▶ **DATA FOR THIS EXERCISE**
◆ ◆ ◆ ◆ ◆

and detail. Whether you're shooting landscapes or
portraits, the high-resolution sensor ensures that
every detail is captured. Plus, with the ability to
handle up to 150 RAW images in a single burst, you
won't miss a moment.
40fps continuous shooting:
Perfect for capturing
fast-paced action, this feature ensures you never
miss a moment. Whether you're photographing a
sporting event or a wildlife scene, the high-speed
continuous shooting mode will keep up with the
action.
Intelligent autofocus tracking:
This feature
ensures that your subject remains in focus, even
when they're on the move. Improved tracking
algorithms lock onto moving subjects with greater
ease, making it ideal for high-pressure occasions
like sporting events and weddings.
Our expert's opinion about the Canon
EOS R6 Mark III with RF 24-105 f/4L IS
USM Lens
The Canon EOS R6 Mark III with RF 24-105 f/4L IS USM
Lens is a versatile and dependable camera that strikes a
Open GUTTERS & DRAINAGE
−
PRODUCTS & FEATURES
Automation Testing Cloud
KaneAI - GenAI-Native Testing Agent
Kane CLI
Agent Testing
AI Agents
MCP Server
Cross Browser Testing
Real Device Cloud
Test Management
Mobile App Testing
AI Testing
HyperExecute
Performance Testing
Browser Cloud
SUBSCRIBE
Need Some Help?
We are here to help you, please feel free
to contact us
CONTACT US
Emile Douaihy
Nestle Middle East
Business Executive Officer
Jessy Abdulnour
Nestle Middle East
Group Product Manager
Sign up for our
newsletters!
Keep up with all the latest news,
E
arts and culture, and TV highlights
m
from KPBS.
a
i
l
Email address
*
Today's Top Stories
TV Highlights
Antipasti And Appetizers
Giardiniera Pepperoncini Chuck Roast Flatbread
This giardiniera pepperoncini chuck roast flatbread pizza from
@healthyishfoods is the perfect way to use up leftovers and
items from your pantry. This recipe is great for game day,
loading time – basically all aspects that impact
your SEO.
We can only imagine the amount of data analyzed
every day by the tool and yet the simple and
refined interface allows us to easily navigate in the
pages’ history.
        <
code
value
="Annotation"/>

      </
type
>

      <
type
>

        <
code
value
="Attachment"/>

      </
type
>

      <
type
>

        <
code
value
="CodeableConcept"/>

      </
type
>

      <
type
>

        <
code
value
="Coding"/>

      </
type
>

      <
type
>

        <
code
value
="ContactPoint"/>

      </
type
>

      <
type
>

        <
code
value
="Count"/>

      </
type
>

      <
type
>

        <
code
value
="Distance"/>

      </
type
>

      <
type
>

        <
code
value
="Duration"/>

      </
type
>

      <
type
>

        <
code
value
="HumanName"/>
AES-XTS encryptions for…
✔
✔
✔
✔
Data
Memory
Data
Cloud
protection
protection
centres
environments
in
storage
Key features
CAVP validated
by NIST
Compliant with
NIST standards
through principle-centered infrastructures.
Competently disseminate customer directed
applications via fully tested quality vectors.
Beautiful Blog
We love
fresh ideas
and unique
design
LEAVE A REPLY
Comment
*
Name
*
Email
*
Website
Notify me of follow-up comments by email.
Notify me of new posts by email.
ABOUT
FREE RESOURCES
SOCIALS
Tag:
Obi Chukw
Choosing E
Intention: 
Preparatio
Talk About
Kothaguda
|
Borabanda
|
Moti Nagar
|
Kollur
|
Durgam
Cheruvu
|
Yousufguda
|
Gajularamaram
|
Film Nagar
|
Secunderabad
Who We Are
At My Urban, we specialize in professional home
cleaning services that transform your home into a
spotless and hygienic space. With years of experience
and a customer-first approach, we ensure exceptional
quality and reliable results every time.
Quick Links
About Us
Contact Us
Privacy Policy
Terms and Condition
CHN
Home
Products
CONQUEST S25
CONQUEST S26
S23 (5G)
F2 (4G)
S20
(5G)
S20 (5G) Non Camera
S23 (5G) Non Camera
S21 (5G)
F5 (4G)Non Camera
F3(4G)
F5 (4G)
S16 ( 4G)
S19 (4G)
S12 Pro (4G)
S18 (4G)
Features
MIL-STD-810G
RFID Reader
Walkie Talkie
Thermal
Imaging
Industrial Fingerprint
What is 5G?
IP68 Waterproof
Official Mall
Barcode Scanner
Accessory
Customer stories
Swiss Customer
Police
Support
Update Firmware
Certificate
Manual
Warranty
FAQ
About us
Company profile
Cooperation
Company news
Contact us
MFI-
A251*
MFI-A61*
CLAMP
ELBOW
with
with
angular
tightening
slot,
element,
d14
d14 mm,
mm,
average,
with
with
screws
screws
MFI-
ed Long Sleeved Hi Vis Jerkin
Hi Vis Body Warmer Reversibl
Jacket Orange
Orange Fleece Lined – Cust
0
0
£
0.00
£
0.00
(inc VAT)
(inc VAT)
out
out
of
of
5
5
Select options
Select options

◆ ◆ ◆ ◆ ◆

▶ **EXERCISE DETAILS**
Please give every entry again, precisely as it appears.

▶ **PROBLEM SOLUTION**
and detail. Whether you're shooting landscapes or
portraits, the high-resolution sensor ensures that
every detail is captured. Plus, with the ability to
handle up to 150 RAW images in a single burst, you
won't miss a moment.
40fps continuous shooting:
Perfect for capturing
fast-paced action, this feature ensures you never
miss a moment. Whether you're photographing a
sporting event or a wildlife scene, the high-speed
continuous shooting mode will keep up with the
action.
Intelligent autofocus tracking:
This feature
ensures that your subject remains in focus, even
when they're on the move. Improved tracking
algorithms lock onto moving subjects with greater
ease, making it ideal for high-pressure occasions
like sporting events and weddings.
Our expert's opinion about the Canon
EOS R6 Mark III with RF 24-105 f/4L IS
USM Lens
The Canon EOS R6 Mark III with RF 24-105 f/4L IS USM
Lens is a versatile and dependable camera that strikes a
Open GUTTERS & DRAINAGE
−
PRODUCTS & FEATURES
Automation Testing Cloud
KaneAI - GenAI-Native Testing Agent
Kane CLI
Agent Testing
AI Agents
MCP Server
Cross Browser Testing
Real Device Cloud
Test Management
Mobile App Testing
AI Testing
HyperExecute
Performance Testing
Browser Cloud
SUBSCRIBE
Need Some Help?
We are here to help you, please feel free
to contact us
CONTACT US
Emile Douaihy
Nestle Middle East
Business Executive Officer
Jessy Abdulnour
Nestle Middle East
Group Product Manager
Sign up for our
newsletters!
Keep up with all the latest news,
E
arts and culture, and TV highlights
m
from KPBS.
a
i
l
Email address
*
Today's Top Stories
TV Highlights
Antipasti And Appetizers
Giardiniera Pepperoncini Chuck Roast Flatbread
This giardiniera pepperoncini chuck roast flatbread pizza from
@healthyishfoods is the perfect way to use up leftovers and
items from your pantry. This recipe is great for game day,
loading time – basically all aspects that impact
your SEO.
We can only imagine the amount of data analyzed
every day by the tool and yet the simple and
refined interface allows us to easily navigate in the
pages’ history.
        <
code
value
="Annotation"/>

      </
type
>

      <
type
>

        <
code
value
="Attachment"/>

      </
type
>

      <
type
>

        <
code
value
="CodeableConcept"/>

      </
type
>

      <
type
>

        <
code
value
="Coding"/>

      </
type
>

      <
type
>

        <
code
value
="ContactPoint"/>

      </
type
>

      <
type
>

        <
code
value
="Count"/>

      </
type
>

      <
type
>

        <
code
value
="Distance"/>

      </
type
>

      <
type
>

        <
code
value
="Duration"/>

      </
type
>

      <
type
>

        <
code
value
="HumanName"/>
AES-XTS encryptions for…
✔
✔
✔
✔
Data
Memory
Data
Cloud
protection
protection
centres
environments
in
storage
Key features
CAVP validated
by NIST
Compliant with
NIST standards
through principle-centered infrastructures.
Competently disseminate customer directed
applications via fully tested quality vectors.
Beautiful Blog
We love
fresh ideas
and unique
design
LEAVE A REPLY
Comment
*
Name
*
Email
*
Website
Notify me of follow-up comments by email.
Notify me of new posts by email.
ABOUT
FREE RESOURCES
SOCIALS
Tag:
Obi Chukw
Choosing E
Intention: 
Preparatio
Talk About
Kothaguda
|
Borabanda
|
Moti Nagar
|
Kollur
|
Durgam
Cheruvu
|
Yousufguda
|
Gajularamaram
|
Film Nagar
|
Secunderabad
Who We Are
At My Urban, we specialize in professional home
cleaning services that transform your home into a
spotless and hygienic space. With years of experience
and a customer-first approach, we ensure exceptional
quality and reliable results every time.
Quick Links
About Us
Contact Us
Privacy Policy
Terms and Condition
CHN
Home
Products
CONQUEST S25
CONQUEST S26
S23 (5G)
F2 (4G)
S20
(5G)
S20 (5G) Non Camera
S23 (5G) Non Camera
S21 (5G)
F5 (4G)Non Camera
F3(4G)
F5 (4G)
S16 ( 4G)
S19 (4G)
S12 Pro (4G)
S18 (4G)
Features
MIL-STD-810G
RFID Reader
Walkie Talkie
Thermal
Imaging
Industrial Fingerprint
What is 5G?
IP68 Waterproof
Official Mall
Barcode Scanner
Accessory
Customer stories
Swiss Customer
Police
Support
Update Firmware
Certificate
Manual
Warranty
FAQ
About us
Company profile
Cooperation
Company news
Contact us
MFI-
A251*
MFI-A61*
CLAMP
ELBOW
with
with
angular
tightening
slot,
element,
d14
d14 mm,
mm,
average,
with
with
screws
screws
MFI-
ed Long Sleeved Hi Vis Jerkin
Hi Vis Body Warmer Reversibl
Jacket Orange
Orange Fleece Lined – Cust
0
0
£
0.00
£
0.00
(inc VAT)
(inc VAT)
out
out
of
of
5
5
Select options
Select options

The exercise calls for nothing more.